BRIDGETON — Cumberland County’s freeholders on Wednesday approved a plan that would allow the county jail to house between 100 and 350 people who would no longer be incarcerated in Gloucester County.

The formal shared-services agreement between Cumberland and Gloucester counties regarding the plan is still being developed.

Among the details still being worked out is having all inmates from Gloucester County who are lodged in the Cumberland County jail being discharged in Gloucester County, Cumberland County Counsel Theodore Baker said. Other details being worked on involve Gloucester County paying costs related to emergency services, hospitalization and prescriptions for the inmates from Gloucester County, he said.

The shared-services agreement would run for 10 years. Either county has a year to opt out of the agreement, Baker said.

Another part of the agreement was to be played out Wednesday in Woodbury, where Gloucester County’s freeholders were to vote on whether to close their county’s jail and send inmates to Cumberland County. Information on that vote was not available.

The vote by Cumberland County’s freeholders came over the objections of unions that represent Cumberland County’s corrections officers.

Walt Wronuik, president of Fraternal Order of Police Local 194, said he worried that his union members could lose their jobs if Cumberland County opted to follow Gloucester County’s lead and shutter its jail. He also said the jail in Bridgeton is old and is in need of “a lot of work.”

Some county corrections officers also said they worried about problems caused by putting gangs from both Cumberland and Gloucester counties in one jail. They also charged they are yet to see a service agreement regarding the deal.

Local resident Michael Abbot told the freeholders that they should “feel ashamed … for trying to push this down the throats of the taxpayers of Cumberland County without any public debate.”

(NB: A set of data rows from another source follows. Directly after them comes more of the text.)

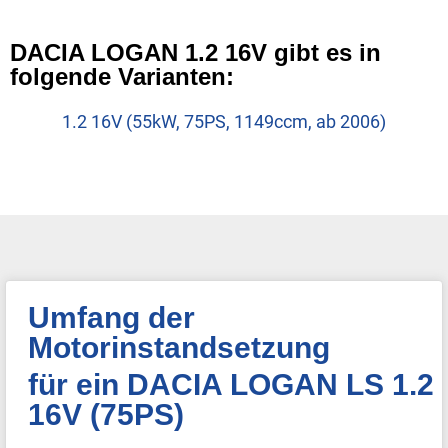
DACIA LOGAN 1.2 16V gibt es in
folgende Varianten:
1.2 16V (55kW, 75PS, 1149ccm, ab 2006)
Umfang der
Motorinstandsetzung
für ein DACIA LOGAN LS 1.2
16V (75PS)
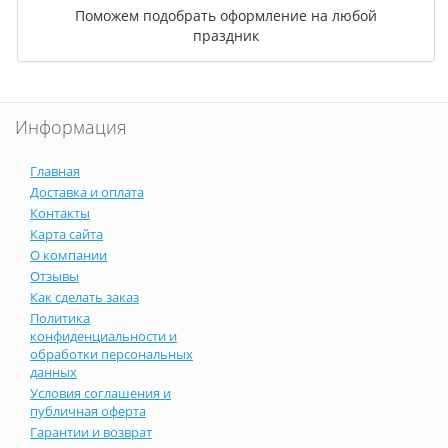
Поможем подобрать оформление на любой
праздник
Информация
Главная
Доставка и оплата
Контакты
Карта сайта
О компании
Отзывы
Как сделать заказ
Политика
конфиденциальности и
обработки персональных
данных
Условия соглашения и
публичная оферта
Гарантии и возврат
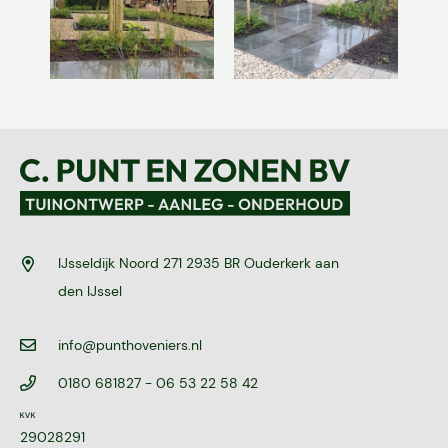
Diensten
Over ons
Projecten
IJsseldijk Noord 271 2935 BR Ouderkerk aan
den IJssel
Vacatures
info@punthoveniers.nl
Contact
0180 681827
- 06 53 22 58 42
29028291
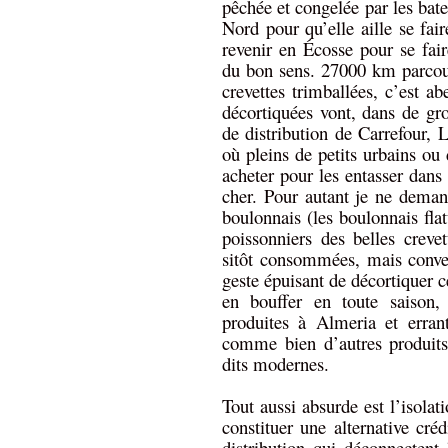
pêchée et congelée par les bat
Nord pour qu’elle aille se fai
revenir en Écosse pour se fai
du bon sens. 27000 km parcou
crevettes trimballées, c’est a
décortiquées vont, dans de gr
de distribution de Carrefour, 
où pleins de petits urbains ou 
acheter pour les entasser dans 
cher. Pour autant je ne demand
boulonnais (les boulonnais fla
poissonniers des belles crevet
sitôt consommées, mais conve
geste épuisant de décortiquer c
en bouffer en toute saison,
produites à Almeria et errant
comme bien d’autres produits 
dits modernes.
Tout aussi absurde est l’isolat
constituer une alternative cré
distribution qui déconnecten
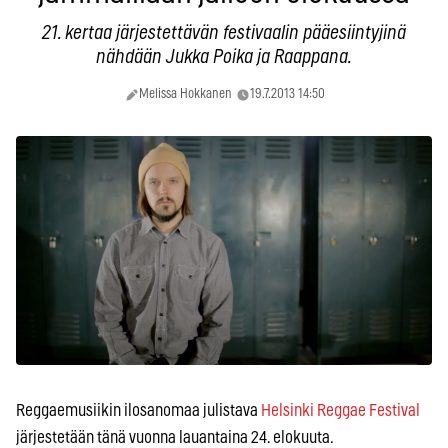
21. kertaa järjestettävän festivaalin pääesiintyjinä
nähdään Jukka Poika ja Raappana.
Melissa Hokkanen
19.7.2013 14:50
Reggaemusiikin ilosanomaa julistava
Helsinki Reggae Festival
järjestetään tänä vuonna lauantaina 24. elokuuta.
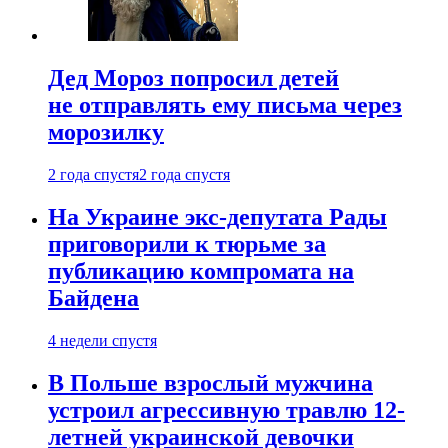
Дед Мороз попросил детей
не отправлять ему письма через
морозилку
2 года спустя
2 года спустя
На Украине экс-депутата Рады
приговорили к тюрьме за
публикацию компромата на
Байдена
4 недели спустя
В Польше взрослый мужчина
устроил агрессивную травлю 12-
летней украинской девочки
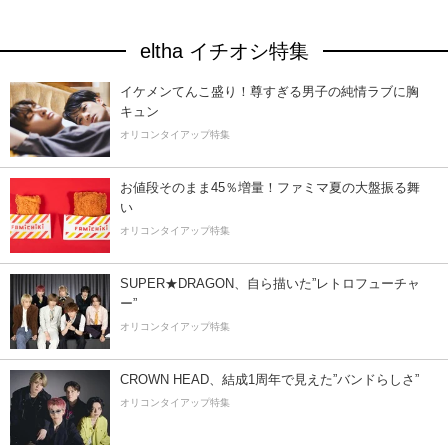
eltha イチオシ特集
イケメンてんこ盛り！尊すぎる男子の純情ラブに胸
キュン
オリコンタイアップ特集
お値段そのまま45％増量！ファミマ夏の大盤振る舞
い
オリコンタイアップ特集
SUPER★DRAGON、自ら描いた”レトロフューチャ
ー”
オリコンタイアップ特集
CROWN HEAD、結成1周年で見えた”バンドらしさ”
オリコンタイアップ特集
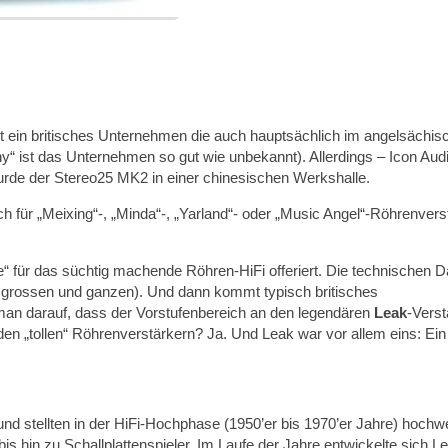
t ein britisches Unternehmen die auch hauptsächlich im angelsächis
y“ ist das Unternehmen so gut wie unbekannt). Allerdings – Icon Aud
n wurde der Stereo25 MK2 in einer chinesischen Werkshalle.
uch für „Meixing“-, „Minda“-, „Yarland“- oder „Music Angel“-Röhrenvers
e“ für das süchtig machende Röhren-HiFi offeriert. Die technischen D
m grossen und ganzen). Und dann kommt typisch britisches
an darauf, dass der Vorstufenbereich an den legendären
Leak
-Verst
 den „tollen“ Röhrenverstärkern? Ja. Und Leak war vor allem eins: Ein
d stellten in der HiFi-Hochphase (1950’er bis 1970’er Jahre) hochw
is hin zu Schallplattenspieler. Im Laufe der Jahre entwickelte sich L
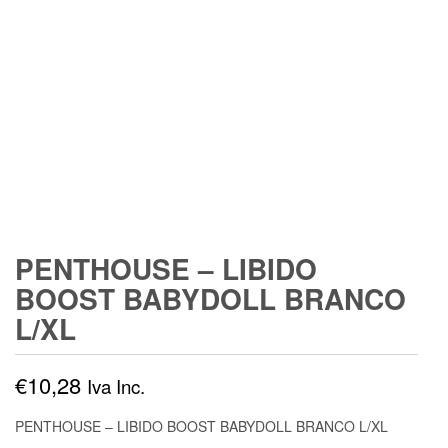
PENTHOUSE – LIBIDO
BOOST BABYDOLL BRANCO
L/XL
€
10,28
Iva Inc.
PENTHOUSE – LIBIDO BOOST BABYDOLL BRANCO L/XL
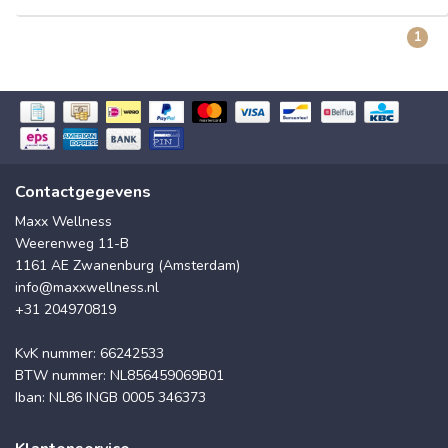
1
Contactgegevens
Maxx Wellness
Weerenweg 11-B
1161 AE Zwanenburg (Amsterdam)
info@maxxwellness.nl
+31 204970819
KvK nummer: 66242533
BTW nummer: NL856459069B01
Iban: NL86 INGB 0005 346373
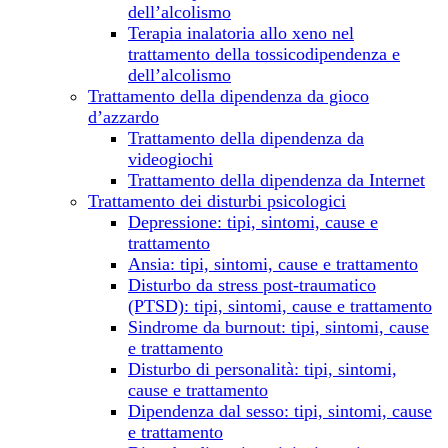
dell’alcolismo
Terapia inalatoria allo xeno nel
trattamento della tossicodipendenza e
dell’alcolismo
Trattamento della dipendenza da gioco
d’azzardo
Trattamento della dipendenza da
videogiochi
Trattamento della dipendenza da Internet
Trattamento dei disturbi psicologici
Depressione: tipi, sintomi, cause e
trattamento
Ansia: tipi, sintomi, cause e trattamento
Disturbo da stress post-traumatico
(PTSD): tipi, sintomi, cause e trattamento
Sindrome da burnout: tipi, sintomi, cause
e trattamento
Disturbo di personalità: tipi, sintomi,
cause e trattamento
Dipendenza dal sesso: tipi, sintomi, cause
e trattamento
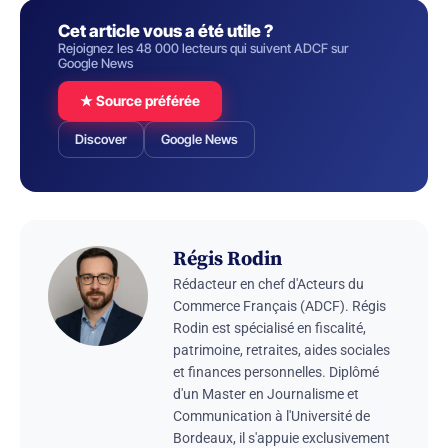
Cet article vous a été utile ?
Rejoignez les 48 000 lecteurs qui suivent ADCF sur
Google News
★ Source préférée
Discover
Google News
Régis Rodin
Rédacteur en chef d'Acteurs du
Commerce Français (ADCF). Régis
Rodin est spécialisé en fiscalité,
patrimoine, retraites, aides sociales
et finances personnelles. Diplômé
d'un Master en Journalisme et
Communication à l'Université de
Bordeaux, il s'appuie exclusivement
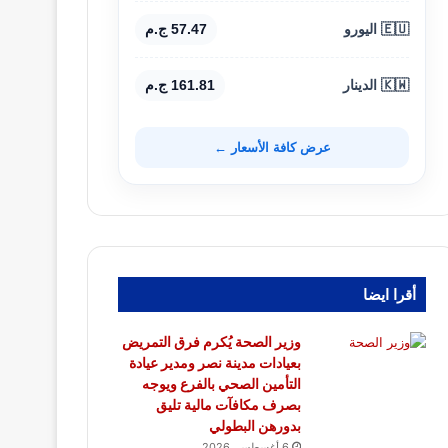
🇪🇺 اليورو
57.47 ج.م
🇰🇼 الدينار
161.81 ج.م
عرض كافة الأسعار ←
أقرا ايضا
وزير الصحة يُكرم فرق التمريض
بعيادات مدينة نصر ومدير عيادة
التأمين الصحي بالفرع ويوجه
بصرف مكافآت مالية تليق
بدورهن البطولي
6 أغسطس، 2026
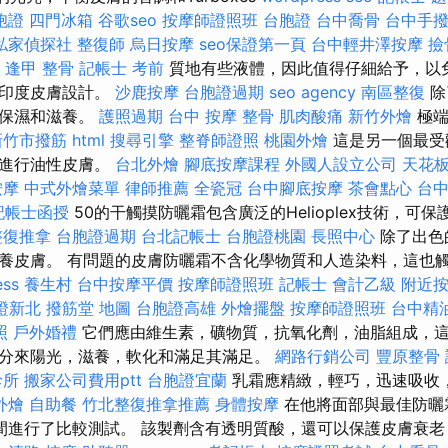
胞證
四門冰箱
谷歌seo
按摩師證照班
台胞證
台中喬骨
台中手
私家偵探社
整復師
烏日按摩
seo保證第一頁
台中輕井澤按摩
撿
。
逢甲 整骨
記帳士 考前
質地有些液體，因此值得仔細給予，以免
為印度皮膚設計。
沙鹿按摩
台胞證過期
seo agency
南區整復
除
還保濕和滋養。
護照過期
台中 按摩 整骨
肌肉酸痛
新竹外燴
極端
新竹市撥筋
html
搜尋引擎
整脊師證照
桃園外燴
這是另一個最受
膚進行油性皮膚。
台北外燴
腳底按摩課程
外國人設立公司
天花板
按摩
中式外燴菜單
律師推薦
全瓷冠
台中腳底按摩
茶會點心
台中
記帳士函授
50的干觸摸防曬霜包含廣泛的Helioplex技術，可保
整復推拿
台胞證過期
台北記帳士
台胞證桃園
長照中心
除了出色
養皮膚。 有問題的皮膚防曬霜不含化學物質和人造染料，這也
ess
養生村
台中按摩平價
按摩師證照班
記帳士 會計乙級
附近
證新北
撥筋堂 地圖
台胞證高雄
外燴擺盤
按摩師證照班
台中精
照
戶外婚禮
它們應由維生素，礦物質，抗氧化劑，油脂組成，
分來陽光，滋養，軟化和滿足其滿足。
網路行銷公司
豐原整骨
診所
搬家公司費用ptt
台胞證宜蘭
乳霜應精緻，輕巧，迅速吸收
外燴
自助餐
竹北整復推拿推薦
身體按摩
在他將面部與最佳防曬
間進行了比較測試。 該製劑含有透明質酸，還可以保護皮膚衰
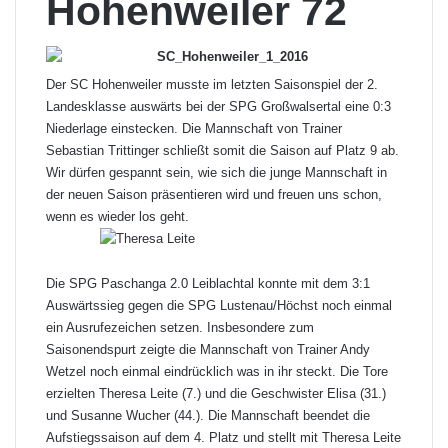
Hohenweiler 72
Der SC Hohenweiler musste im letzten Saisonspiel der 2.
Landesklasse auswärts bei der SPG Großwalsertal eine 0:3
Niederlage einstecken. Die Mannschaft von Trainer
Sebastian Trittinger schließt somit die Saison auf Platz 9 ab.
Wir dürfen gespannt sein, wie sich die junge Mannschaft in
der neuen Saison präsentieren wird und freuen uns schon,
wenn es wieder los geht.
Die SPG Paschanga 2.0 Leiblachtal konnte mit dem 3:1
Auswärtssieg gegen die SPG Lustenau/Höchst noch einmal
ein Ausrufezeichen setzen. Insbesondere zum
Saisonendspurt zeigte die Mannschaft von Trainer Andy
Wetzel noch einmal eindrücklich was in ihr steckt. Die Tore
erzielten Theresa Leite (7.) und die Geschwister Elisa (31.)
und Susanne Wucher (44.). Die Mannschaft beendet die
Aufstiegssaison auf dem 4. Platz und stellt mit Theresa Leite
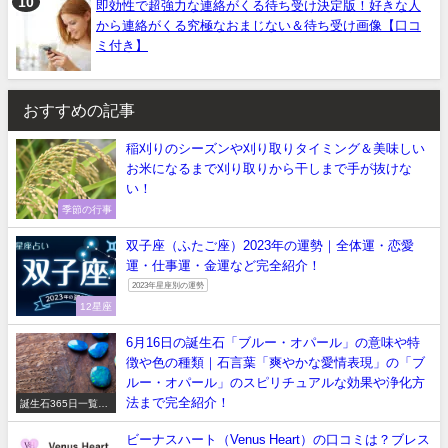
即効性で超強力な連絡がくる待ち受け決定版！好きな人
から連絡がくる究極なおまじない＆待ち受け画像【口コ
ミ付き】
おすすめの記事
稲刈りのシーズンや刈り取りタイミング＆美味しい
お米になるまで刈り取りから干しまで手が抜けな
い！
季節の行事
双子座（ふたご座）2023年の運勢｜全体運・恋愛
運・仕事運・金運など完全紹介！
2023年星座別の運勢
12星座
6月16日の誕生石「ブルー・オパール」の意味や特
徴や色の種類｜石言葉「爽やかな愛情表現」の「ブ
ルー・オパール」のスピリチュアルな効果や浄化方
法まで完全紹介！
誕生石365日一覧
【正しい意味や石言
葉】
ビーナスハート（Venus Heart）の口コミは？ブレス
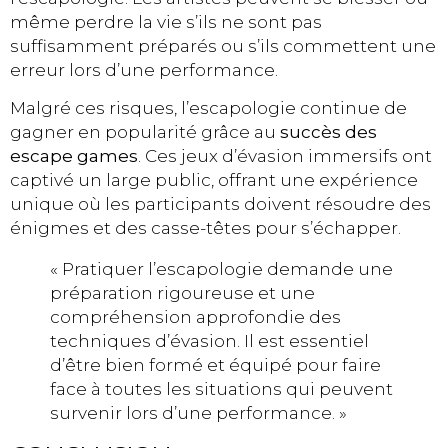
même perdre la vie s’ils ne sont pas
suffisamment préparés ou s’ils commettent une
erreur lors d’une performance.
Malgré ces risques, l’escapologie continue de
gagner en popularité grâce au
succès des
escape games
. Ces jeux d’évasion immersifs ont
captivé un large public, offrant une expérience
unique où les participants doivent résoudre des
énigmes et des casse-têtes pour s’échapper.
« Pratiquer l’escapologie demande une
préparation rigoureuse et une
compréhension approfondie des
techniques d’évasion. Il est essentiel
d’être bien formé et équipé pour faire
face à toutes les situations qui peuvent
survenir lors d’une performance. »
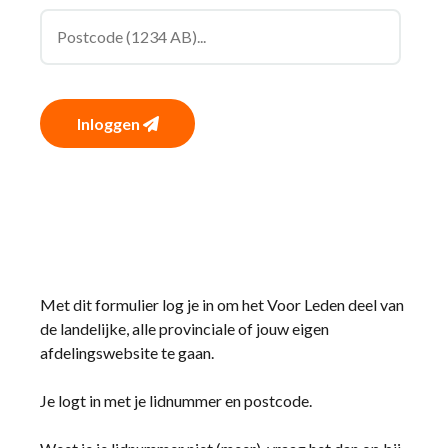
Inloggen
Met dit formulier log je in om het Voor Leden deel van
de landelijke, alle provinciale of jouw eigen
afdelingswebsite te gaan.
Je logt in met je lidnummer en postcode.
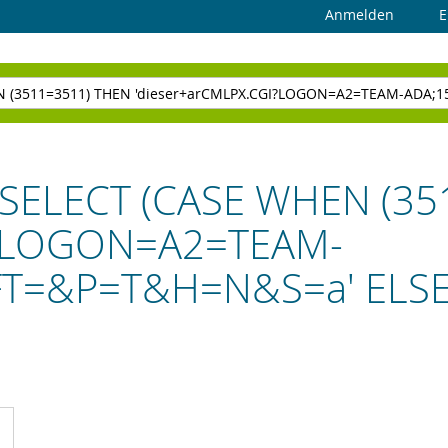
Anmelden
E
 "(SELECT (CASE WHEN (3
I?LOGON=A2=TEAM-
T=&P=T&H=N&S=a' ELSE
cht
Liste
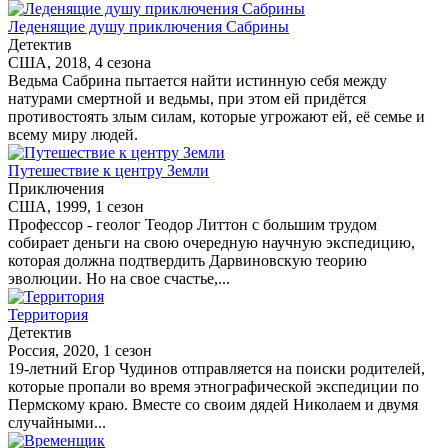
Леденящие душу приключения Сабрины
Детектив
США, 2018, 4 сезона
Ведьма Сабрина пытается найти истинную себя между
натурами смертной и ведьмы, при этом ей придётся
противостоять злым силам, которые угрожают ей, её семье и
всему миру людей.
Путешествие к центру Земли
Приключения
США, 1999, 1 сезон
Профессор - геолог Теодор Литтон с большим трудом
собирает деньги на свою очередную научную экспедицию,
которая должна подтвердить Дарвиновскую теорию
эволюции. Но на свое счастье,...
Территория
Детектив
Россия, 2020, 1 сезон
19-летний Егор Чудинов отправляется на поиски родителей,
которые пропали во время этнографической экспедиции по
Пермскому краю. Вместе со своим дядей Николаем и двумя
случайными...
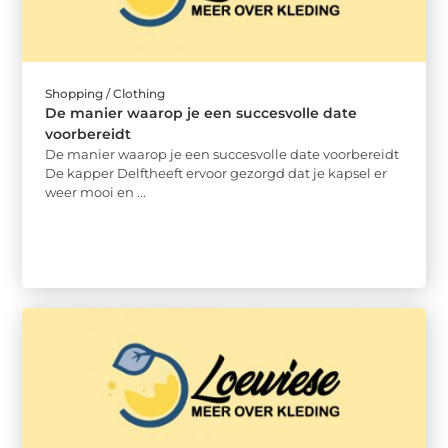
Shopping / Clothing
De manier waarop je een succesvolle date
voorbereidt
De manier waarop je een succesvolle date voorbereidt
De kapper Delftheeft ervoor gezorgd dat je kapsel er
weer mooi en ...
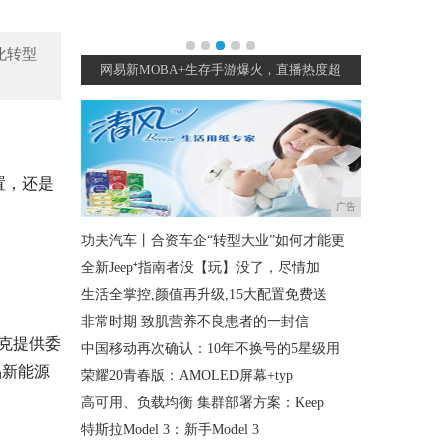
化转型
概念原画
网易新MOBA+生存手游爆火，直播热度超
游戏首班车
置，还是
广告
功夫汽车丨合资车企“转型大业”如何才能更
全新Jeep⁺指南者没【玩】没了，尽情加
生活全掌控,颜值再升级,15大配置免费送
非常时期 致肌营养不良患者的一封信
克提供委
中国移动再次确认：10年不换号的5星级用
品新能源
荣耀20青春版：AMOLED屏幕+typ
高可用、负载均衡 集群部署方案：Keep
特斯拉Model 3：新手Model 3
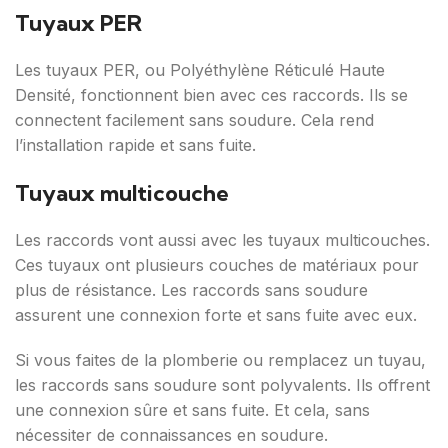
Tuyaux PER
Les tuyaux PER, ou Polyéthylène Réticulé Haute
Densité, fonctionnent bien avec ces raccords. Ils se
connectent facilement sans soudure. Cela rend
l’installation rapide et sans fuite.
Tuyaux multicouche
Les raccords vont aussi avec les tuyaux multicouches.
Ces tuyaux ont plusieurs couches de matériaux pour
plus de résistance. Les raccords sans soudure
assurent une connexion forte et sans fuite avec eux.
Si vous faites de la plomberie ou remplacez un tuyau,
les raccords sans soudure sont polyvalents. Ils offrent
une connexion sûre et sans fuite. Et cela, sans
nécessiter de connaissances en soudure.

“You need to consider putting this on the ballot,” he said.

Vineland resident Steve Lewis said Gloucester County should be responsible for its own inmates.

“We do not want them,” he said. “We do not need them.”

“Babysitting criminals does not get us anything,” said local resident James Begley.

Cumberland County Freeholder Samuel Fiocchi was the only one of the six freeholders to vote against the plan. He argued that the board was voting on a plan that was not fully vetted.

“This thing is being rammed through and I don’t know a thing about it,” Fiocchi said. “We are having a tough time here (with crime) and this freeholder board is sending in reinforcements.”

Freeholder Anthony Surace told the corrections officers that the agreement will probably make their jobs more secure.

“We want keep our jail open,” Freeholder Joseph Derella said. “We want to keep them employed.”

And Freeholder Douglas Long said the plan will provide some ease for county taxpayers.

“We have to look at other revenue sources before digging into peoples’ pockets further,” he said.

Under the agreement, Gloucester County would pay Cumberland County $100 for each inmate housed in the local jail. The figure increases by 2 percent annually.

Cumberland County’s jail can hold 550 inmates. The jail currently has a population of about 440 inmates.

Cumberland County officials said the agreement would, based on the housing of 100 inmates, raise about $3.7 million annually. They said the county would net about $3 million after expenses related to housing the extra inmates. The $3 million would help offset county budget deficits, with this year’s deficit standing at about $12.5 million, they said.

Gloucester County officials estimate the agreement will save their taxpayers about $250 million over the course of the next 25 years. Those savings include the laying off of more than a third of Gloucester County’s corrections officers.